Don’t pull the plug quite yet on Elon Musk’s electric sports car startup Tesla Motors. After laying off 18 percent of its workforce two weeks ago (69 people out of 384, we have confirmed with the company) and reportedly burning through all but $9 million in cash, Tesla is getting another lifeline in the form of a $40 million convertible. That is convertible as in debt, not convertible as in riding with the top down. Investors have now sunk $186 million into the company.
Add to that the tens of millions of dollars in deposits that Tesla has already collected for 1,200 vehicles (only 50 of which have been shipped). These are $110,000 machines, some of which already have been paid in full and others which have deposits on them ranging from $5,000 to $60,000.
Despite all of this cash coming in, Tesla was still dangerously close to running out of money. That is what is so alarming. Building a car is not cheap. But this is not a cheap car. Tesla still has 315 employees, and is building an automobile manufacturing plant in San Jose, California.

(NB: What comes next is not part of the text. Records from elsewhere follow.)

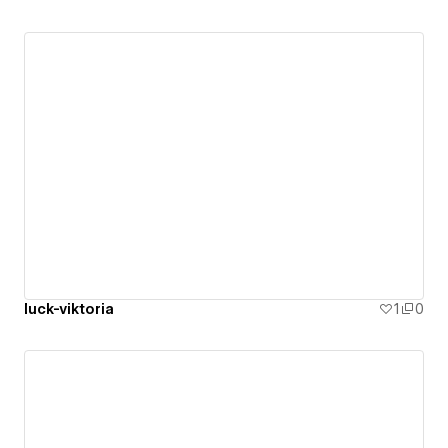
luck-viktoria
1
0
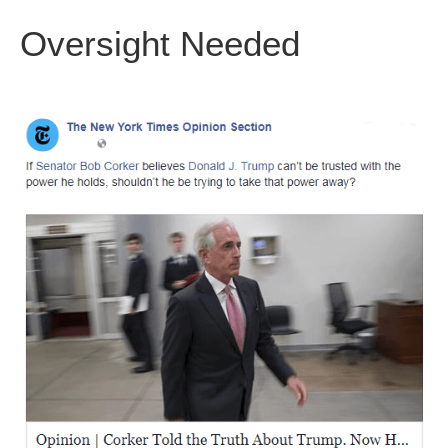
Oversight Needed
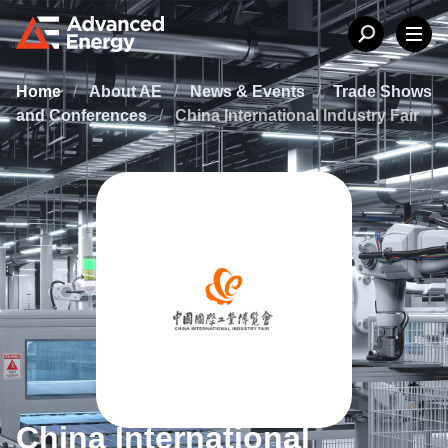
Home
/
About AE
/
News & Events
/
Trade Shows
and Conferences
/
China International Industry Fair
China International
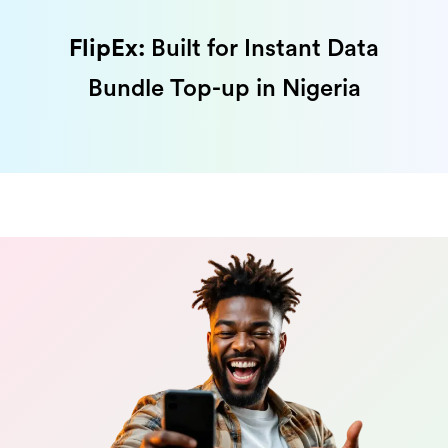
FlipEx:
Built for Instant Data
Bundle Top-up in Nigeria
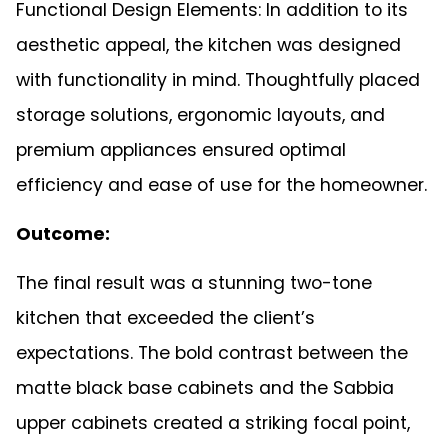
Functional Design Elements: In addition to its
aesthetic appeal, the kitchen was designed
with functionality in mind. Thoughtfully placed
storage solutions, ergonomic layouts, and
premium appliances ensured optimal
efficiency and ease of use for the homeowner.
Outcome:
The final result was a stunning two-tone
kitchen that exceeded the client’s
expectations. The bold contrast between the
matte black base cabinets and the Sabbia
upper cabinets created a striking focal point,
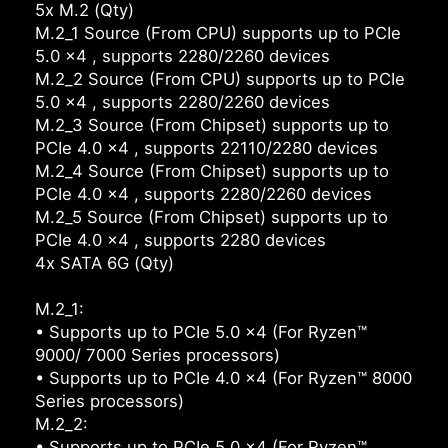
5x M.2 (Qty)
M.2_1 Source (From CPU) supports up to PCIe
5.0 x4 , supports 2280/2260 devices
M.2_2 Source (From CPU) supports up to PCIe
5.0 x4 , supports 2280/2260 devices
M.2_3 Source (From Chipset) supports up to
PCIe 4.0 x4 , supports 22110/2280 devices
M.2_4 Source (From Chipset) supports up to
PCIe 4.0 x4 , supports 2280/2260 devices
M.2_5 Source (From Chipset) supports up to
PCIe 4.0 x4 , supports 2280 devices
4x SATA 6G (Qty)
M.2_1:
• Supports up to PCIe 5.0 x4 (For Ryzen™
9000/ 7000 Series processors)
• Supports up to PCIe 4.0 x4 (For Ryzen™ 8000
Series processors)
M.2_2:
• Supports up to PCIe 5.0 x4 (For Ryzen™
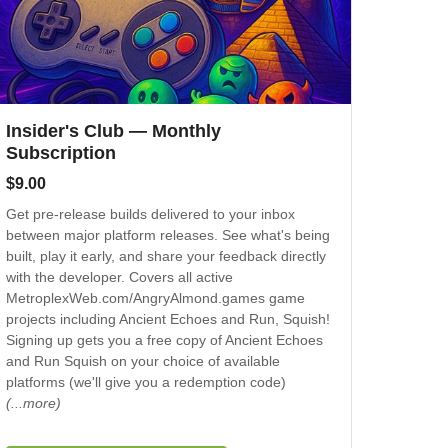
Insider's Club — Monthly
Subscription
$
9.00
Get pre-release builds delivered to your inbox
between major platform releases. See what's being
built, play it early, and share your feedback directly
with the developer. Covers all active
MetroplexWeb.com/AngryAlmond.games game
projects including Ancient Echoes and Run, Squish!
Signing up gets you a free copy of Ancient Echoes
and Run Squish on your choice of available
platforms (we'll give you a redemption code)
(...more)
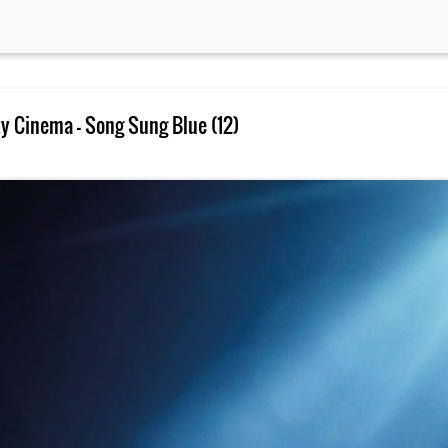
 Cinema – Song Sung Blue (12)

Elon Musk has taken over as CEO and the company’s next vehicle, a more modestly-priced sedan, is now on the back-burner. All efforts are now on getting as many of the sports roadsters out the door as possible at a profit, and licensing its electric-battery power train to other car companies such as Mercedes-Benz.
Will this $40 million infusion be enough to get Tesla to the finish line and profitability or will it run out of gas trying?